### INSTRUCTIONS FOR THE TASK
Each record that comes next should be output exactly; pictures do not belong in the copy.

··········

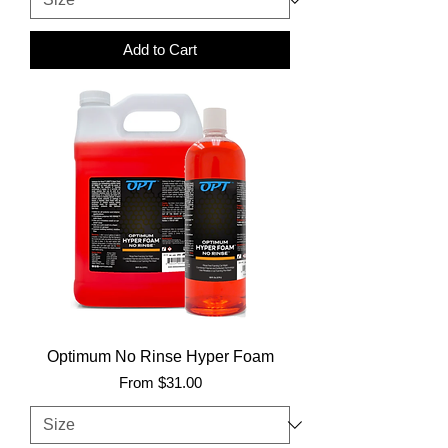
Add to Cart
Optimum No Rinse Hyper Foam
Sale Price
From
$31.00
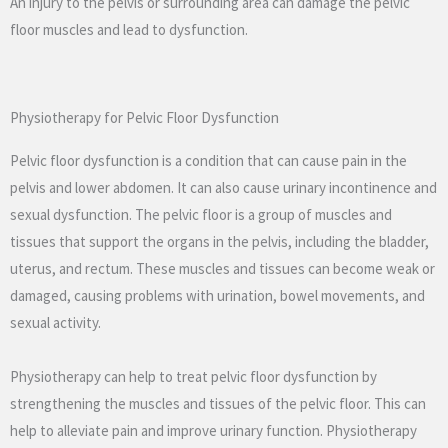
An injury to the pelvis or surrounding area can damage the pelvic
floor muscles and lead to dysfunction.
Physiotherapy for Pelvic Floor Dysfunction
Pelvic floor dysfunction is a condition that can cause pain in the
pelvis and lower abdomen. It can also cause urinary incontinence and
sexual dysfunction. The pelvic floor is a group of muscles and
tissues that support the organs in the pelvis, including the bladder,
uterus, and rectum. These muscles and tissues can become weak or
damaged, causing problems with urination, bowel movements, and
sexual activity.
Physiotherapy can help to treat pelvic floor dysfunction by
strengthening the muscles and tissues of the pelvic floor. This can
help to alleviate pain and improve urinary function. Physiotherapy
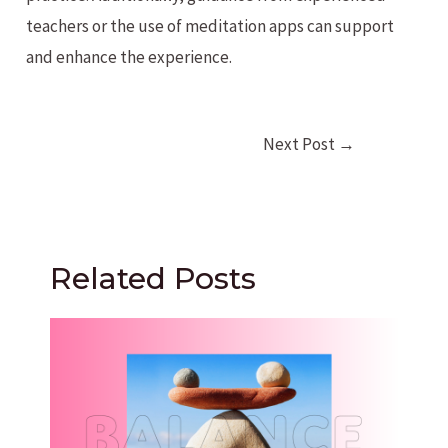
teachers or the use of meditation apps can support
and enhance the experience.
Post
Next Post
→
navigation
Related Posts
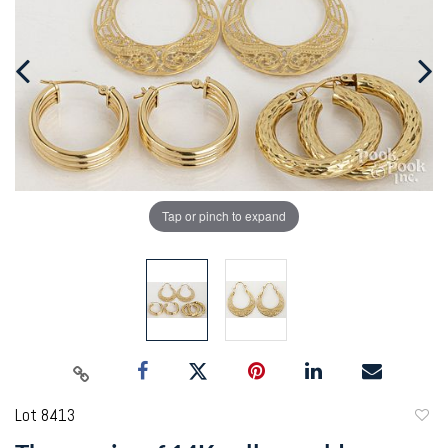
Tap or pinch to expand
Lot 8413
to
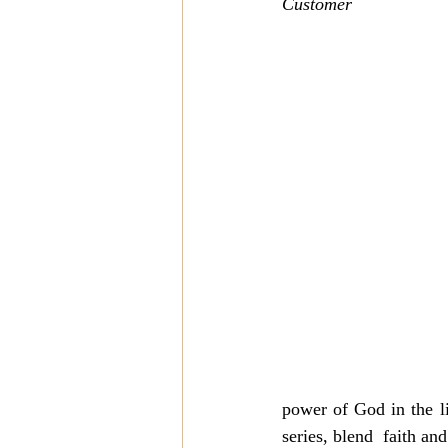
Customer
power of God in the li
series, blend  faith and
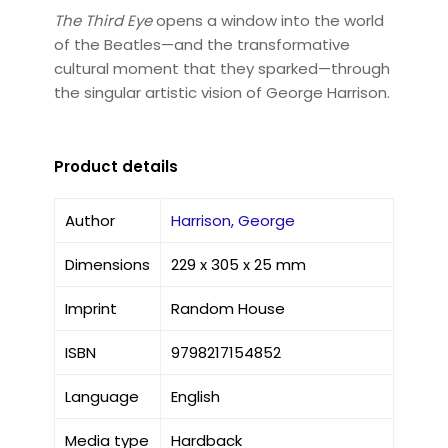
The Third Eye
opens a window into the world
of the Beatles—and the transformative
cultural moment that they sparked—through
the singular artistic vision of George Harrison.
Product details
Author
Harrison, George
Dimensions
229 x 305 x 25 mm
Imprint
Random House
ISBN
9798217154852
Language
English
Media type
Hardback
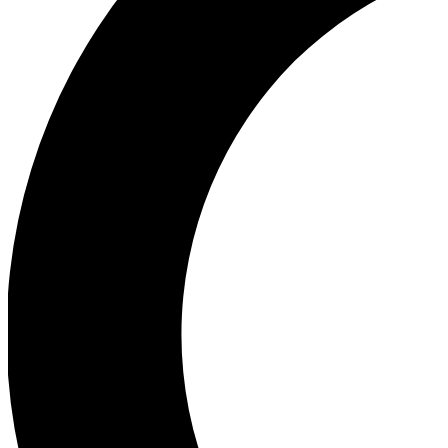
Ea
Our biggest stories will 
Ac
Unlock badges a
Join th
Connect with fello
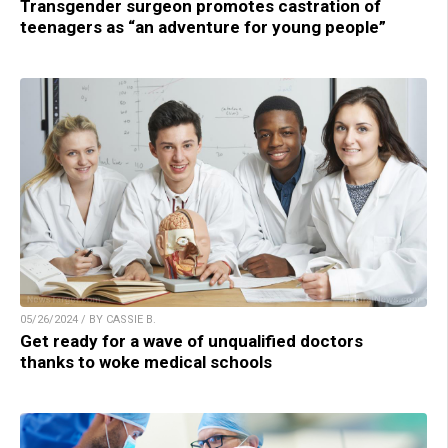
Transgender surgeon promotes castration of
teenagers as “an adventure for young people”
05/26/2024 / BY CASSIE B.
Get ready for a wave of unqualified doctors
thanks to woke medical schools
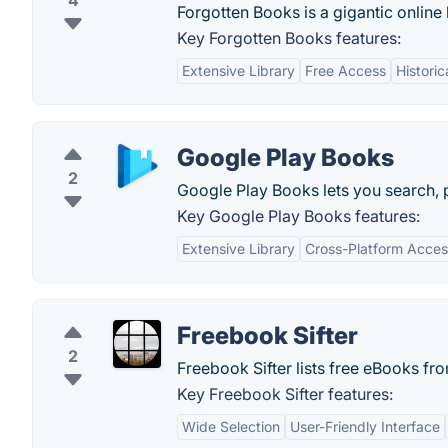
4
Forgotten Books is a gigantic online
Key Forgotten Books features:
Extensive Library
Free Access
Historic
Google Play Books
2
Google Play Books lets you search, 
Key Google Play Books features:
Extensive Library
Cross-Platform Access
Freebook Sifter
2
Freebook Sifter lists free eBooks fr
Key Freebook Sifter features:
Wide Selection
User-Friendly Interface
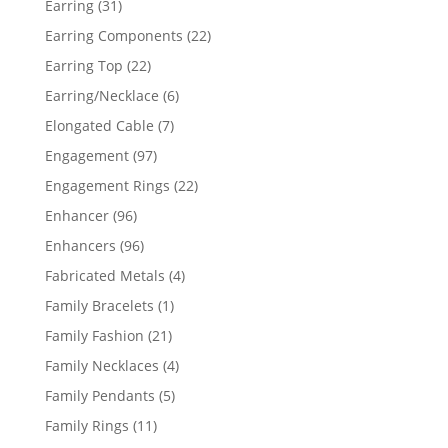
31
Earring
31
products
22
Earring Components
22
products
22
Earring Top
22
products
6
Earring/Necklace
6
products
7
Elongated Cable
7
products
97
Engagement
97
products
22
Engagement Rings
22
products
96
Enhancer
96
products
96
Enhancers
96
products
4
Fabricated Metals
4
products
1
Family Bracelets
1
product
21
Family Fashion
21
products
4
Family Necklaces
4
products
5
Family Pendants
5
products
11
Family Rings
11
products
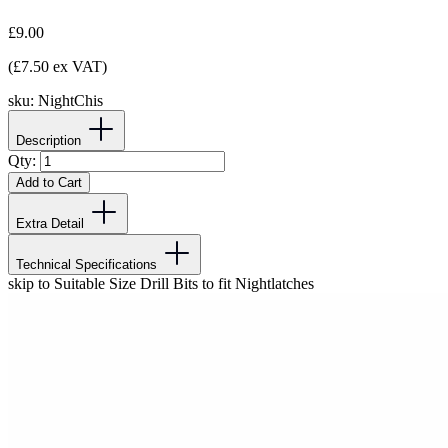
£9.00
(£7.50 ex VAT)
sku:
NightChis
Description
Qty:
Add to Cart
Extra Detail
Technical Specifications
skip to Suitable Size Drill Bits to fit Nightlatches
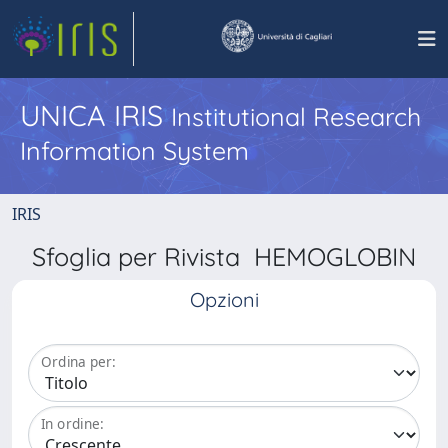
UNICA IRIS
Institutional Research
Information System
IRIS
Sfoglia per Rivista HEMOGLOBIN
Opzioni
Ordina per:
In ordine:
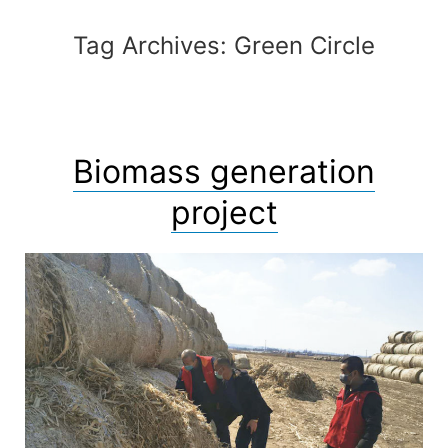
Skip
to
Tag Archives:
Green Circle
content
Biomass generation
project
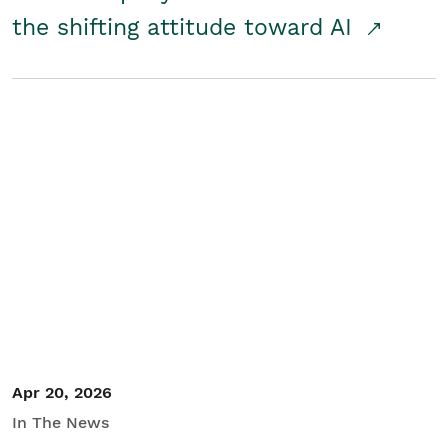
the shifting attitude toward AI
Apr 20, 2026
In The News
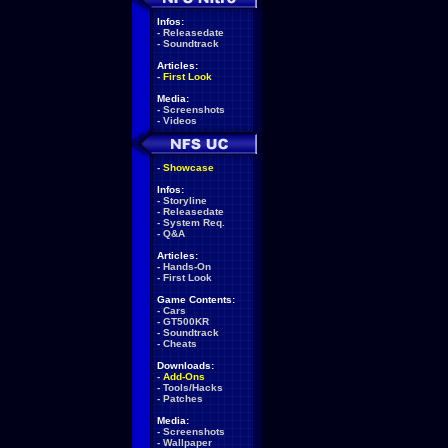
Infos:
-
Releasedate
-
Soundtrack
Articles:
-
First Look
Media:
-
Screenshots
-
Videos
-
Showcase
Infos:
-
Storyline
-
Releasedate
-
System Req.
-
Q&A
Articles:
-
Hands-On
-
First Look
Game Contents:
-
Cars
-
GT500KR
-
Soundtrack
-
Cheats
Downloads:
-
Add-Ons
-
Tools/Hacks
-
Patches
Media:
-
Screenshots
-
Wallpaper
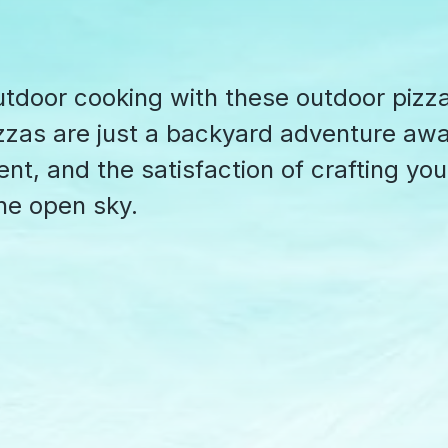
utdoor cooking with these outdoor pizz
izzas are just a backyard adventure awa
nt, and the satisfaction of crafting you
he open sky.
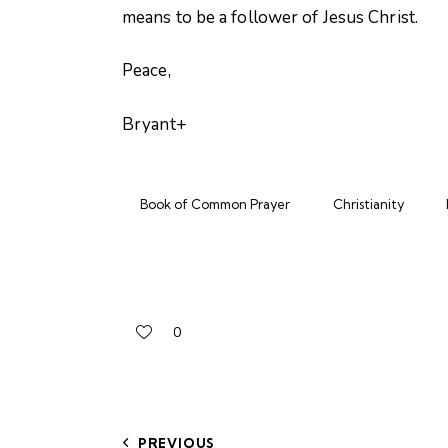
means to be a follower of Jesus Christ.
Peace,
Bryant+
Book of Common Prayer
Christianity
0
PREVIOUS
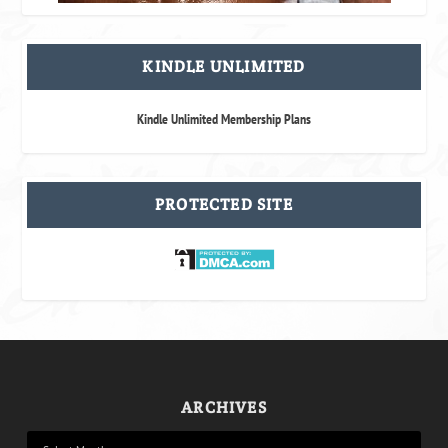
KINDLE UNLIMITED
Kindle Unlimited Membership Plans
PROTECTED SITE
ARCHIVES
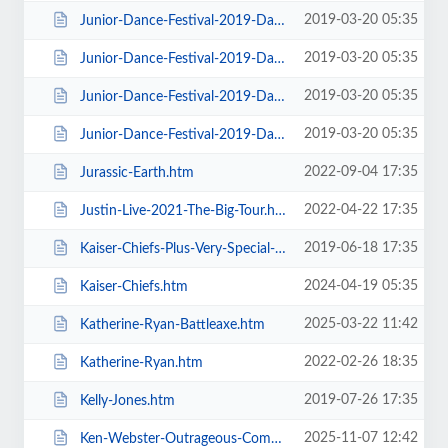
2019-03-20 05:35
Junior-Dance-Festival-2019-Daily-Admission-Sunday.htm
2019-03-20 05:35
Junior-Dance-Festival-2019-Daily-Admission-Thursday.htm
2019-03-20 05:35
Junior-Dance-Festival-2019-Daily-Admission-Tuesday.htm
2019-03-20 05:35
Junior-Dance-Festival-2019-Daily-Admission-Wednesday.htm
2022-09-04 17:35
Jurassic-Earth.htm
2022-04-22 17:35
Justin-Live-2021-The-Big-Tour.htm
2019-06-18 17:35
Kaiser-Chiefs-Plus-Very-Special-Guests-Razorlight.htm
2024-04-19 05:35
Kaiser-Chiefs.htm
2025-03-22 11:42
Katherine-Ryan-Battleaxe.htm
2022-02-26 18:35
Katherine-Ryan.htm
2019-07-26 17:35
Kelly-Jones.htm
2025-11-07 12:42
Ken-Webster-Outrageous-Comedy-Hypnotist.htm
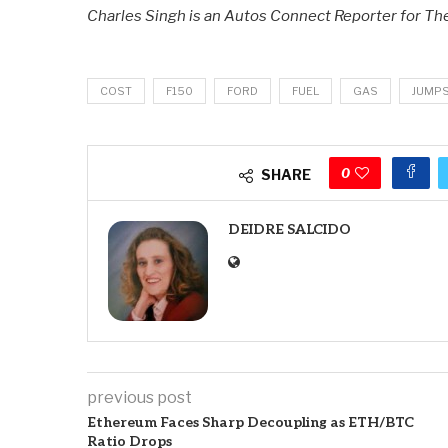
Charles Singh is an Autos Connect Reporter for T
COST
F150
FORD
FUEL
GAS
JUMP
0
SHARE
DEIDRE SALCIDO
previous post
Ethereum Faces Sharp Decoupling as ETH/BTC
Ratio Drops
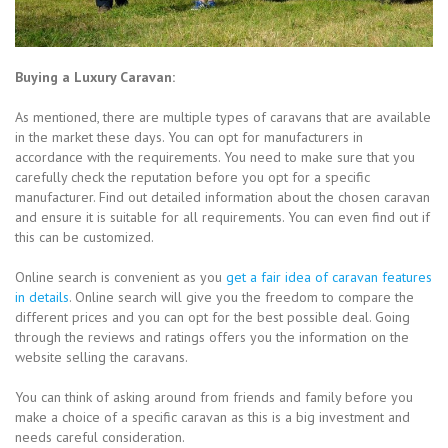
Buying a Luxury Caravan:
As mentioned, there are multiple types of caravans that are available
in the market these days. You can opt for manufacturers in
accordance with the requirements. You need to make sure that you
carefully check the reputation before you opt for a specific
manufacturer. Find out detailed information about the chosen caravan
and ensure it is suitable for all requirements. You can even find out if
this can be customized.
Online search is convenient as you
get a fair idea of caravan features
in details
. Online search will give you the freedom to compare the
different prices and you can opt for the best possible deal. Going
through the reviews and ratings offers you the information on the
website selling the caravans.
You can think of asking around from friends and family before you
make a choice of a specific caravan as this is a big investment and
needs careful consideration.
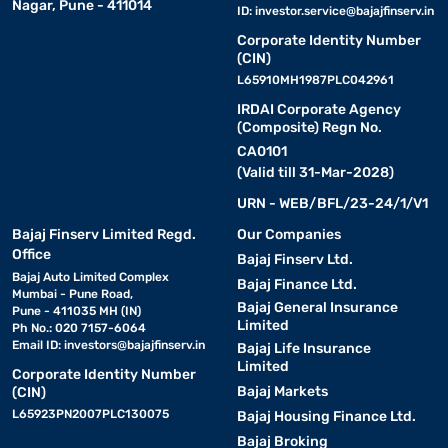
Nagar, Pune - 411014
ID:
investor.service@bajajfinserv.in
Corporate Identity Number
(CIN)
L65910MH1987PLC042961
IRDAI Corporate Agency
(Composite) Regn No.
CA0101
(Valid till 31-Mar-2028)
URN - WEB/BFL/23-24/1/V1
Bajaj Finserv Limited Regd.
Our Companies
Office
Bajaj Finserv Ltd.
Bajaj Auto Limited Complex
Bajaj Finance Ltd.
Mumbai - Pune Road,
Bajaj General Insurance
Pune - 411035 MH (IN)
Limited
Ph No.: 020 7157-6064
Email ID:
investors@bajajfinserv.in
Bajaj Life Insurance
Limited
Corporate Identity Number
Bajaj Markets
(CIN)
L65923PN2007PLC130075
Bajaj Housing Finance Ltd.
Bajaj Broking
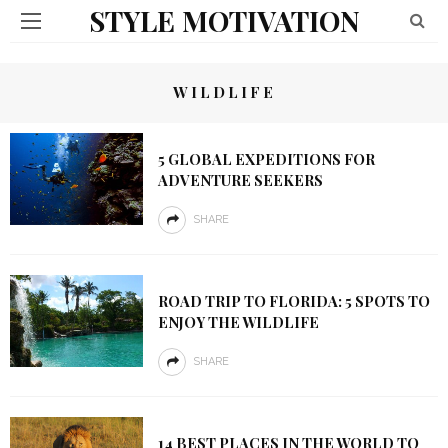
STYLE MOTIVATION
WILDLIFE
5 GLOBAL EXPEDITIONS FOR
ADVENTURE SEEKERS
SHARE
ROAD TRIP TO FLORIDA: 5 SPOTS TO
ENJOY THE WILDLIFE
SHARE
14 BEST PLACES IN THE WORLD TO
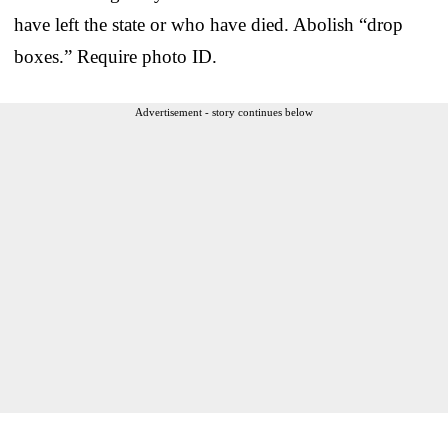
have left the state or who have died. Abolish “drop
boxes.” Require photo ID.
Advertisement - story continues below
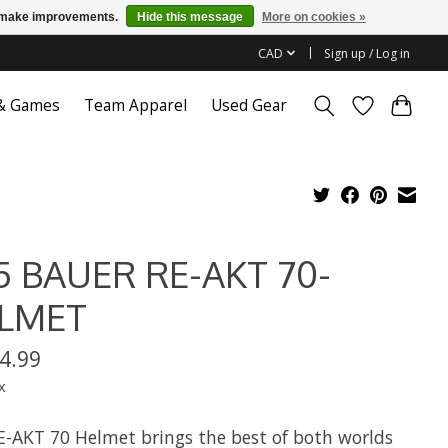
us make improvements.
Hide this message
More on cookies »
CAD
Sign up / Log in
 & Games
Team Apparel
Used Gear
5 BAUER RE-AKT 70-
LMET
4.99
x
E-AKT 70 Helmet brings the best of both worlds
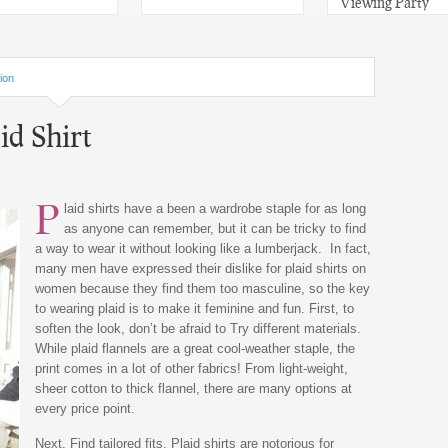
Viewing Party
ion
d Shirt
P
laid shirts have a been a wardrobe staple for as long
as anyone can remember, but it can be tricky to find
a way to wear it without looking like a lumberjack. In fact,
many men have expressed their dislike for plaid shirts on
women because they find them too masculine, so the key
to wearing plaid is to make it feminine and fun. First, to
soften the look, don’t be afraid to Try different materials.
While plaid flannels are a great cool-weather staple, the
print comes in a lot of other fabrics! From light-weight,
sheer cotton to thick flannel, there are many options at
every price point.
Next, Find tailored fits. Plaid shirts are notorious for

··········

### ANSWER TO THIS PROBLEM
Add to Cart
Optimum No Rinse Hyper Foam
Sale Price
From
$31.00
An injury to the pelvis or surrounding area can damage the pelvic
floor muscles and lead to dysfunction.
Physiotherapy for Pelvic Floor Dysfunction
Pelvic floor dysfunction is a condition that can cause pain in the
pelvis and lower abdomen. It can also cause urinary incontinence and
sexual dysfunction. The pelvic floor is a group of muscles and
tissues that support the organs in the pelvis, including the bladder,
uterus, and rectum. These muscles and tissues can become weak or
damaged, causing problems with urination, bowel movements, and
sexual activity.
Physiotherapy can help to treat pelvic floor dysfunction by
strengthening the muscles and tissues of the pelvic floor. This can
help to alleviate pain and improve urinary function. Physiotherapy
teachers or the use of meditation apps can support
and enhance the experience.
Post
Next Post
→
navigation
Related Posts
Tap or pinch to expand
Lot 8413
to
Customer
power of God in the li
series, blend  faith and
The Third Eye
opens a window into the world
of the Beatles—and the transformative
cultural moment that they sparked—through
the singular artistic vision of George Harrison.
Product details
Author
Harrison, George
Dimensions
229 x 305 x 25 mm
Imprint
Random House
ISBN
9798217154852
Language
English
Media type
Hardback
Ea
Our biggest stories will 
Ac
Unlock badges a
Join th
Connect with fello
Transgender surgeon promotes castration of
teenagers as “an adventure for young people”
05/26/2024 / BY CASSIE B.
Get ready for a wave of unqualified doctors
thanks to woke medical schools
4
Forgotten Books is a gigantic online
Key Forgotten Books features:
Extensive Library
Free Access
Historic
Google Play Books
2
Google Play Books lets you search, 
Key Google Play Books features:
Extensive Library
Cross-Platform Access
Freebook Sifter
2
Freebook Sifter lists free eBooks fr
Key Freebook Sifter features:
Wide Selection
User-Friendly Interface
31
Earring
31
products
22
Earring Components
22
products
22
Earring Top
22
products
6
Earring/Necklace
6
products
7
Elongated Cable
7
products
97
Engagement
97
products
22
Engagement Rings
22
products
96
Enhancer
96
products
96
Enhancers
96
products
4
Fabricated Metals
4
products
1
Family Bracelets
1
product
21
Family Fashion
21
products
4
Family Necklaces
4
products
5
Family Pendants
5
products
11
Family Rings
11
products
£9.00
(£7.50 ex VAT)
sku:
NightChis
Description
Qty:
Add to Cart
Extra Detail
Technical Specifications
skip to Suitable Size Drill Bits to fit Nightlatches
UNICA IRIS
Institutional Research
Information System
IRIS
Sfoglia per Rivista HEMOGLOBIN
Opzioni
Ordina per:
In ordine:
Skip
to
Tag Archives:
Green Circle
content
Biomass generation
project
the shifting attitude toward AI
Apr 20, 2026
In The News
Infos:
-
Releasedate
-
Soundtrack
Articles:
-
First Look
Media:
-
Screenshots
-
Videos
-
Showcase
Infos:
-
Storyline
-
Releasedate
-
System Req.
-
Q&A
Articles:
-
Hands-On
-
First Look
Game Contents:
-
Cars
-
GT500KR
-
Soundtrack
-
Cheats
Downloads:
-
Add-Ons
-
Tools/Hacks
-
Patches
Media:
-
Screenshots
-
Wallpaper
utdoor cooking with these outdoor pizz
izzas are just a backyard adventure awa
nt, and the satisfaction of crafting you
he open sky.
means to be a follower of Jesus Christ.
Peace,
Bryant+
Book of Common Prayer
Christianity
0
PREVIOUS
KINDLE UNLIMITED
Kindle Unlimited Membership Plans
PROTECTED SITE
ARCHIVES
2019-03-20 05:35
Junior-Dance-Festival-2019-Daily-Admission-Sunday.htm
2019-03-20 05:35
Junior-Dance-Festival-2019-Daily-Admission-Thursday.htm
2019-03-20 05:35
Junior-Dance-Festival-2019-Daily-Admission-Tuesday.htm
2019-03-20 05:35
Junior-Dance-Festival-2019-Daily-Admission-Wednesday.htm
2022-09-04 17:35
Jurassic-Earth.htm
2022-04-22 17:35
Justin-Live-2021-The-Big-Tour.htm
2019-06-18 17:35
Kaiser-Chiefs-Plus-Very-Special-Guests-Razorlight.htm
2024-04-19 05:35
Kaiser-Chiefs.htm
2025-03-22 11:42
Katherine-Ryan-Battleaxe.htm
2022-02-26 18:35
Katherine-Ryan.htm
2019-07-26 17:35
Kelly-Jones.htm
2025-11-07 12:42
Ken-Webster-Outrageous-Comedy-Hypnotist.htm
Charles Singh is an Autos Connect Reporter for T
COST
F150
FORD
FUEL
GAS
JUMP
0
SHARE
DEIDRE SALCIDO
previous post
Ethereum Faces Sharp Decoupling as ETH/BTC
Ratio Drops
Buying a Luxury Caravan:
As mentioned, there are multiple types of caravans that are available
in the market these days. You can opt for manufacturers in
accordance with the requirements. You need to make sure that you
carefully check the reputation before you opt for a specific
manufacturer. Find out detailed information about the chosen caravan
and ensure it is suitable for all requirements. You can even find out if
this can be customized.
Online search is convenient as you
get a fair idea of caravan features
in details
. Online search will give you the freedom to compare the
different prices and you can opt for the best possible deal. Going
through the reviews and ratings offers you the information on the
website selling the caravans.
You can think of asking around from friends and family before you
make a choice of a specific caravan as this is a big investment and
needs careful consideration.
Nagar, Pune - 411014
ID:
investor.service@bajajfinserv.in
Corporate Identity Number
(CIN)
L65910MH1987PLC042961
IRDAI Corporate Agency
(Composite) Regn No.
CA0101
(Valid till 31-Mar-2028)
URN - WEB/BFL/23-24/1/V1
Bajaj Finserv Limited Regd.
Our Companies
Office
Bajaj Finserv Ltd.
Bajaj Auto Limited Complex
Bajaj Finance Ltd.
Mumbai - Pune Road,
Bajaj General Insurance
Pune - 411035 MH (IN)
Limited
Ph No.: 020 7157-6064
Email ID:
investors@bajajfinserv.in
Bajaj Life Insurance
Limited
Corporate Identity Number
Bajaj Markets
(CIN)
L65923PN2007PLC130075
Bajaj Housing Finance Ltd.
Bajaj Broking
STYLE MOTIVATION
WILDLIFE
5 GLOBAL EXPEDITIONS FOR
ADVENTURE SEEKERS
SHARE
ROAD TRIP TO FLORIDA: 5 SPOTS TO
ENJOY THE WILDLIFE
SHARE
14 BEST PLACES IN THE WORLD TO
have left the state or who have died. Abolish “drop
boxes.” Require photo ID.
Advertisement - story continues below
us make improvements.
Hide this message
More on cookies »
CAD
Sign up / Log in
 & Games
Team Apparel
Used Gear
5 BAUER RE-AKT 70-
LMET
4.99
x
E-AKT 70 Helmet brings the best of both worlds
Viewing Party
ion
d Shirt
P
laid shirts have a been a wardrobe staple for as long
as anyone can remember, but it can be tricky to find
a way to wear it without looking like a lumberjack. In fact,
many men have expressed their dislike for plaid shirts on
women because they find them too masculine, so the key
to wearing plaid is to make it feminine and fun. First, to
soften the look, don’t be afraid to Try different materials.
While plaid flannels are a great cool-weather staple, the
print comes in a lot of other fabrics! From light-weight,
sheer cotton to thick flannel, there are many options at
every price point.
Next, Find tailored fits. Plaid shirts are notorious for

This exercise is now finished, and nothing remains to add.